MoviePass is relaunching as a credit-based movie theater subscription service on Labor Day, with prices starting at $10. The service, which is relaunching under MoviePass co-founder Stacy Spikes, will launch in beta. Waitlist sign-ups will open starting this Thursday at 9 a.m. ET (6 a.m. PT) on the MoviePass website.

The launch details, first reported by Insider and which CNET has confirmed with MoviePass, will see varying prices depending on region. Most subscribers who sign up during the beta period will receive $10, $20 and $30 price tiers that will each correspond to a number of credits that can be used toward the purchase of movie tickets. This will not be an unlimited option, although Spikes has previously said that MoviePass plans to support rollover credits. 

In an email to former MoviePass customers, Spikes said the waitlist will be used to determine which markets the service will launch in, with additional markets to come.

During a February MoviePass event, Spikes also detailed plans to eventually integrate PreShow, his company's advertising platform that will optionally offer more credits in exchange for watching advertising monitored by facial detection technology.

Aside from the credit system, MoviePass will initially let people buy tickets either directly through the MoviePass mobile app or in tandem with a physical MoviePass card -- this time colored in black instead of the previous red. 

Those interested in trying out the beta will have five days to sign up on the MoviePass website before the waitlist closes, and those who are selected will be notified on the Sept. 5 launch date. The waitlist will run on a first-come, first served basis and is free to sign up.

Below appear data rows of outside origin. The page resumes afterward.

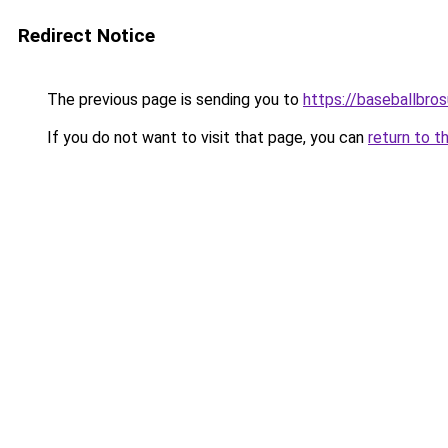
Redirect Notice
The previous page is sending you to
https://baseballbro
If you do not want to visit that page, you can
return to t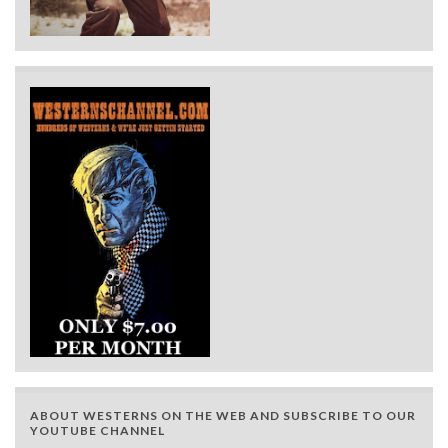
ABOUT WESTERNS ON THE WEB AND SUBSCRIBE TO OUR
YOUTUBE CHANNEL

The beta launch announcement is the latest news in the return of MoviePass, following Spikes' purchase of the brand last November. Spikes first launched MoviePass in 2011 with Hamet Witt. The service went through several initial iterations, including a $50 per month subscription for unlimited movies. When MoviePass was later helmed by Helios CEO Ted Farnsworth and MoviePass CEO Mitch Lowe, the service debuted its infamous $10 unlimited plan in 2017 that brought in thousands of customers while burning through the company's money. Spikes was fired from the service in 2018, and MoviePass itself ended in Sept. 2019.

In returning to MoviePass, Spikes said its new credit model is meant to create a marketplace that is separate from the movie subscription services now run by theater chains like AMC's A-List, Regal's Unlimited and Alamo Drafthouse's Season Pass. In addition to allowing for a system that is more flexible across regions, Spikes said that theaters could also use the system to incentivize customers with discounts and promotions.

"A theater that really wants your business and finds you valuable can treat you differently than a theater that isn't trying to come after you and get you as a consumer. The flexibility is more the importance here," Spikes said in a CNET interview last February.